─── PROVIDED ENTRIES

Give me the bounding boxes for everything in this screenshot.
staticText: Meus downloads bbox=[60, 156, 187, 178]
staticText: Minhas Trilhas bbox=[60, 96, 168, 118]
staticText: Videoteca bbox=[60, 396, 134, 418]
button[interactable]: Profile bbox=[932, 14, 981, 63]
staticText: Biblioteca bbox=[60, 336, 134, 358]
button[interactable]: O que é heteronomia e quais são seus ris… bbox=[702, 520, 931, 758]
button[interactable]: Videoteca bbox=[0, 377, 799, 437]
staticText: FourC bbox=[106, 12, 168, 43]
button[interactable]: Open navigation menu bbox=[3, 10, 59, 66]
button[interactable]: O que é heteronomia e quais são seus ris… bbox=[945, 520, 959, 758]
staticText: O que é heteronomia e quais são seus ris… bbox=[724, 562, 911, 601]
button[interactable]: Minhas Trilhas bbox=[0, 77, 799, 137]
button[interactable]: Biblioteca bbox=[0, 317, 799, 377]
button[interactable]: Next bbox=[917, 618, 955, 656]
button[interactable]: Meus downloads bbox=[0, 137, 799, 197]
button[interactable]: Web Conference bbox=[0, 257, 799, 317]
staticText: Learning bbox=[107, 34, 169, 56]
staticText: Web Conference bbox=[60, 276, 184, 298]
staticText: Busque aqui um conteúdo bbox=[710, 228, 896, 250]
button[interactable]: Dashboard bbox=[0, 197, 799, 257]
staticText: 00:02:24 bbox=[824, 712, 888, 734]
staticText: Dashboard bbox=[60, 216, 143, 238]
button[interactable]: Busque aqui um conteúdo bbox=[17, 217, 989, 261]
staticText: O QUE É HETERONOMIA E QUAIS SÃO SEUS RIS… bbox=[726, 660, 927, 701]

──────

**WHAT TO WORK ON:**
Go through the data above and count the lines that hold "staticText". Respond with the number and no other words.

**SOLUTION FOR THIS EXERCISE:**
12